» **Activity**:
What you return must match the entries exactly, except that the pictures are gone.

» **Data supplied**:
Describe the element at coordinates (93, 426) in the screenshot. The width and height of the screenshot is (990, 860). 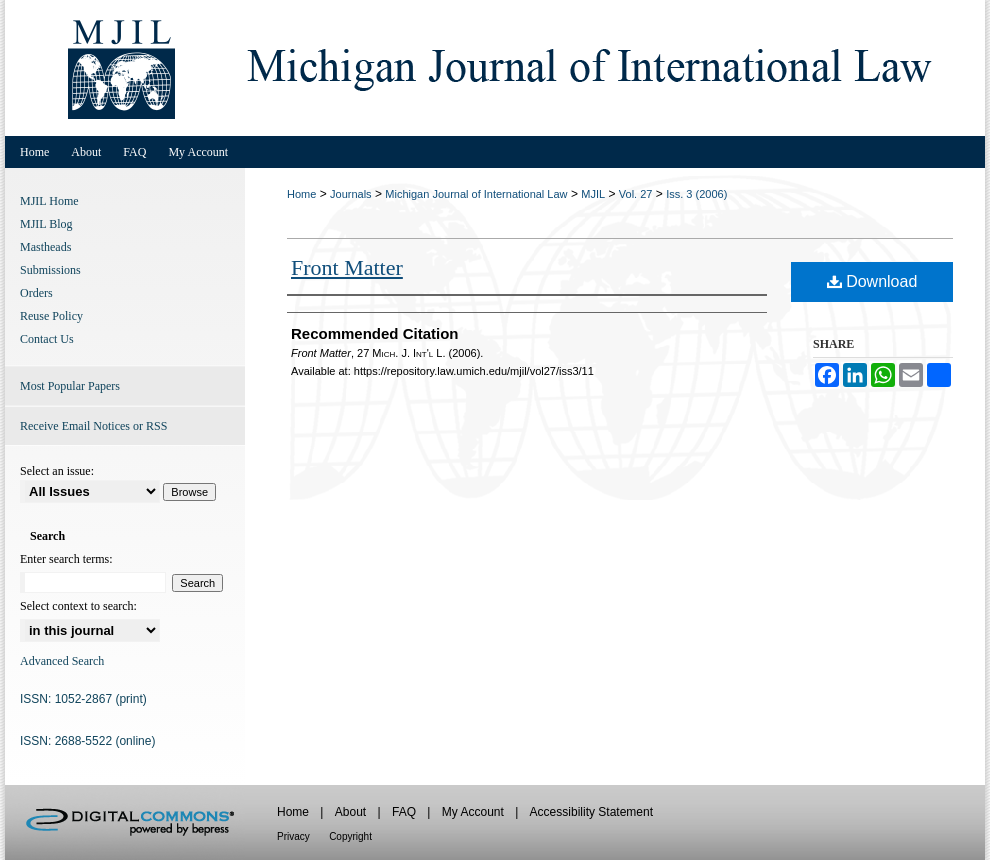
I see `Receive Email Notices or RSS` at that location.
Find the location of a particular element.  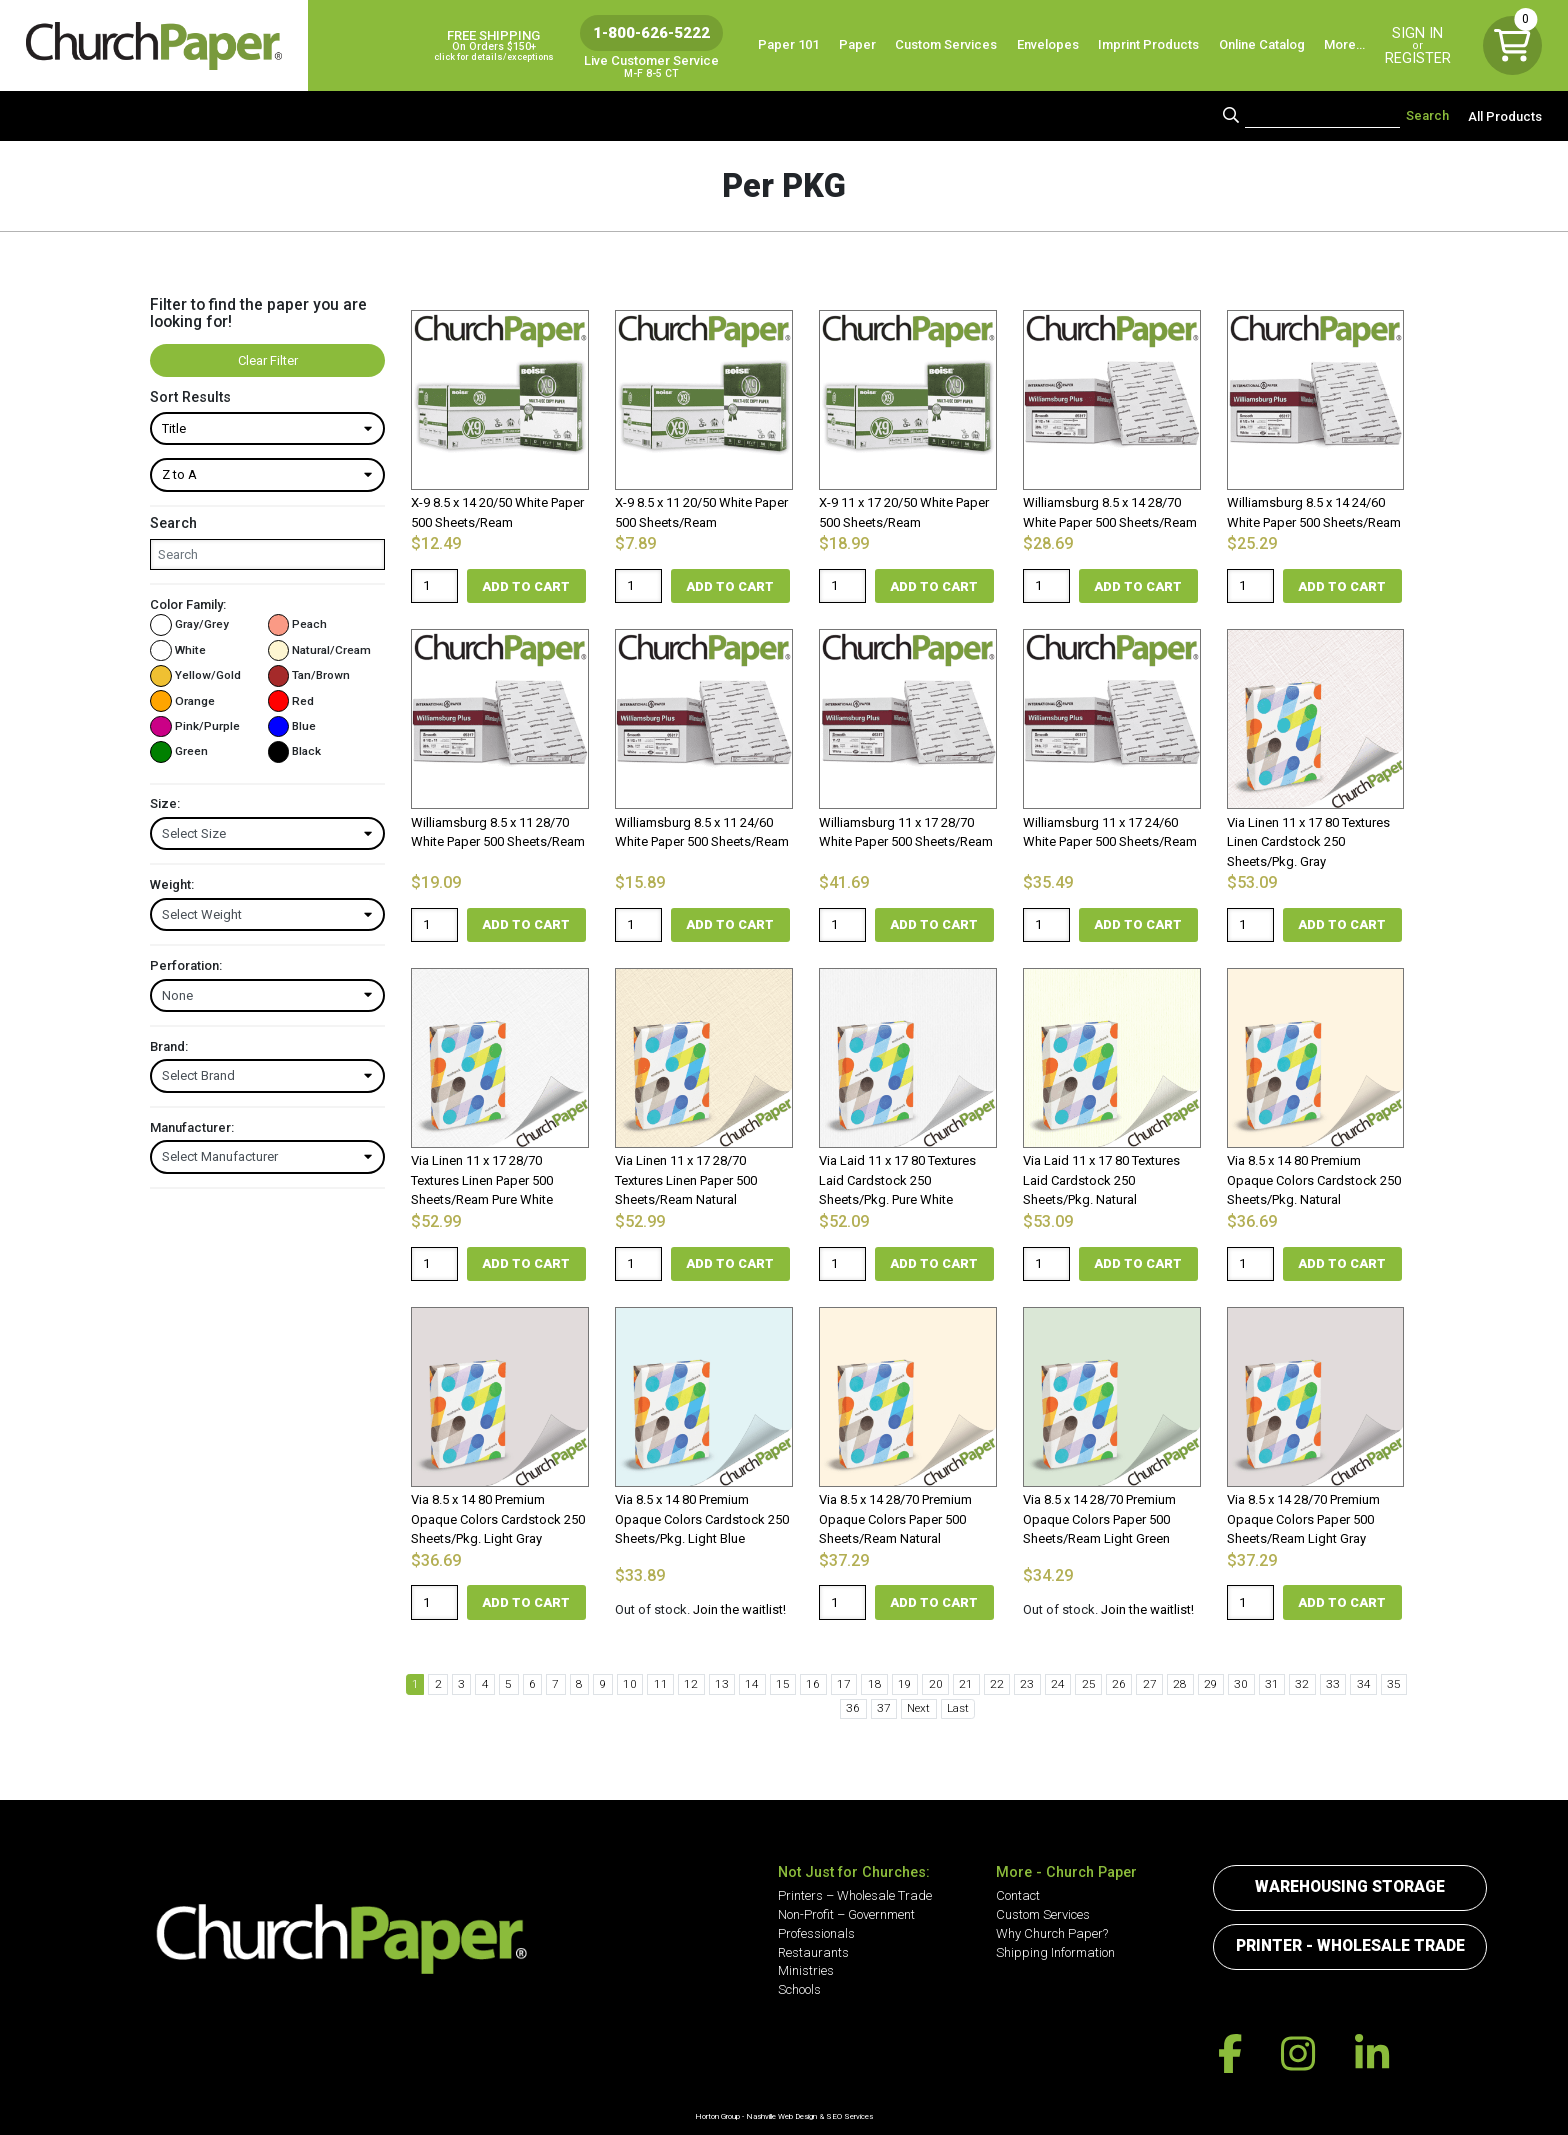

Via 8.5 x 14 28/70 Premium Opaque Colors Paper 500 Sheets/Ream Light Green is located at coordinates (1099, 1519).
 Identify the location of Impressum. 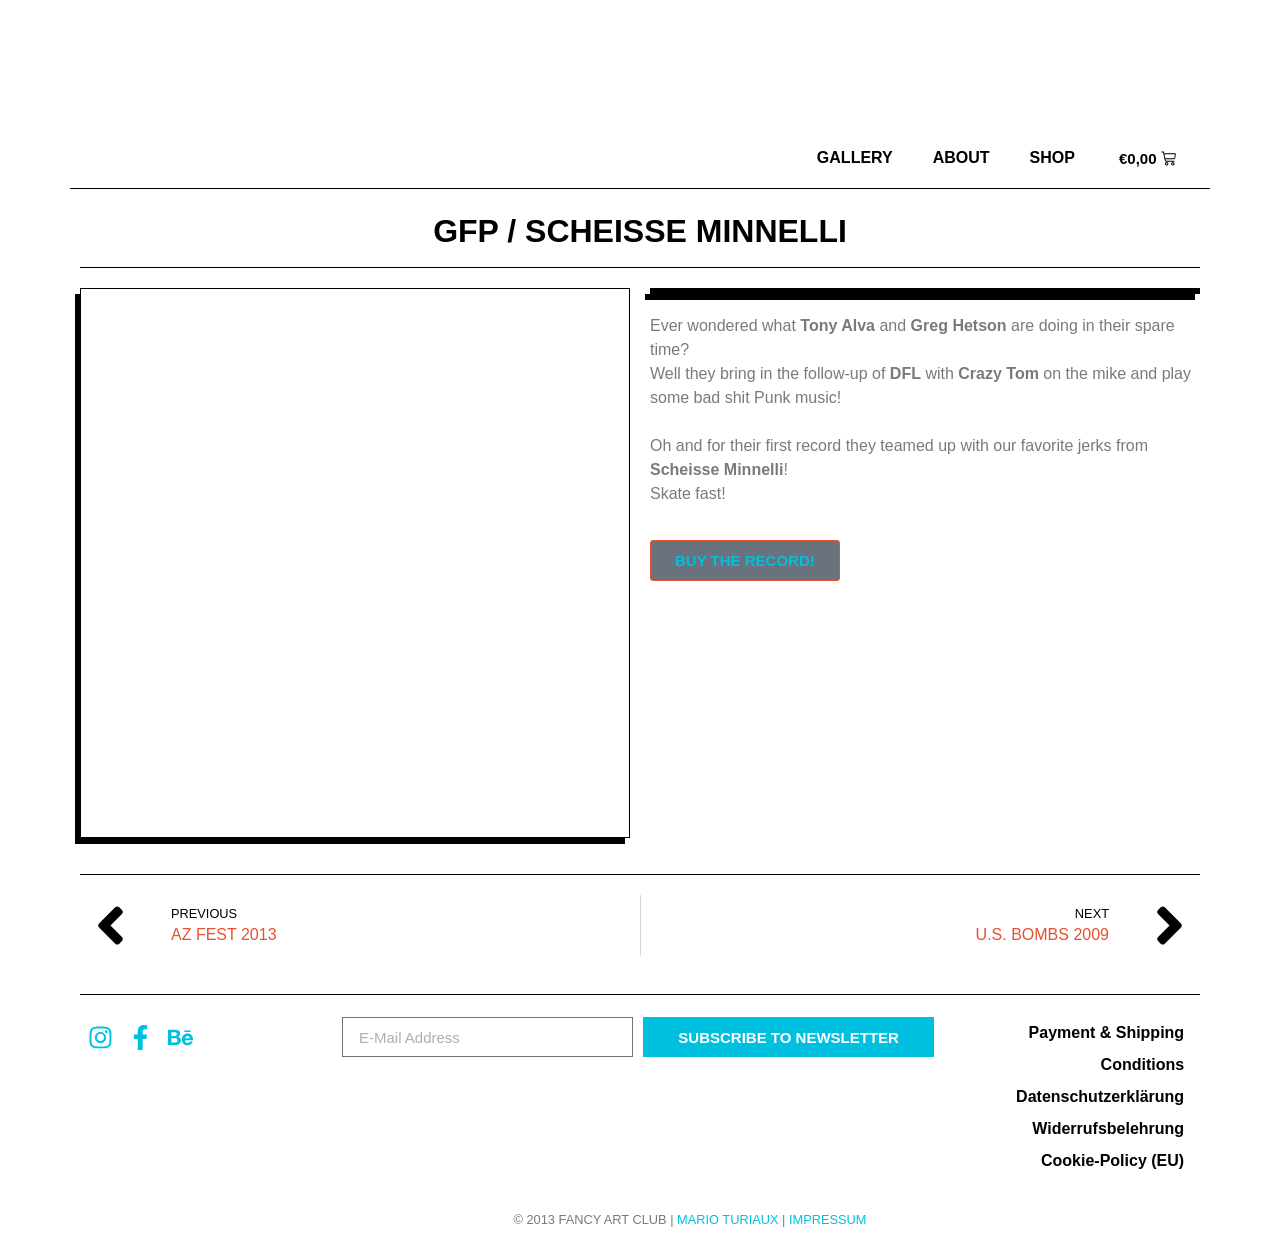
(828, 1219).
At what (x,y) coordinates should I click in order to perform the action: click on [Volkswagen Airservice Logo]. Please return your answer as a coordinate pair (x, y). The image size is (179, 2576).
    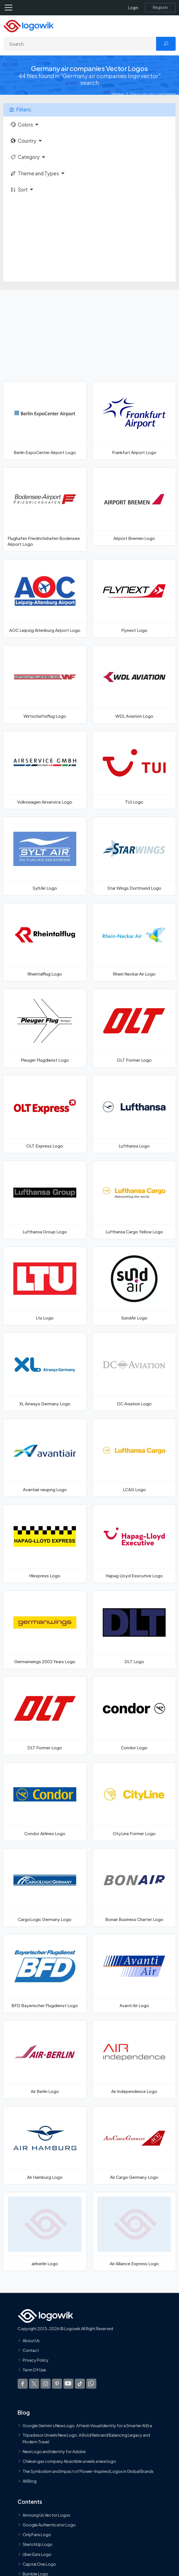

» **Problem solution**:
Describe the element at coordinates (93, 426) in the screenshot. The width and height of the screenshot is (990, 860). 
I see `Receive Email Notices or RSS` at that location.
Find the location of a particular element.  

Via 8.5 x 14 28/70 Premium Opaque Colors Paper 500 Sheets/Ream Light Green is located at coordinates (1099, 1519).
 Identify the location of Impressum. 
(828, 1219).
At what (x,y) coordinates should I click in order to perform the action: click on [Volkswagen Airservice Logo]. Please return your answer as a coordinate pair (x, y). The image size is (179, 2576).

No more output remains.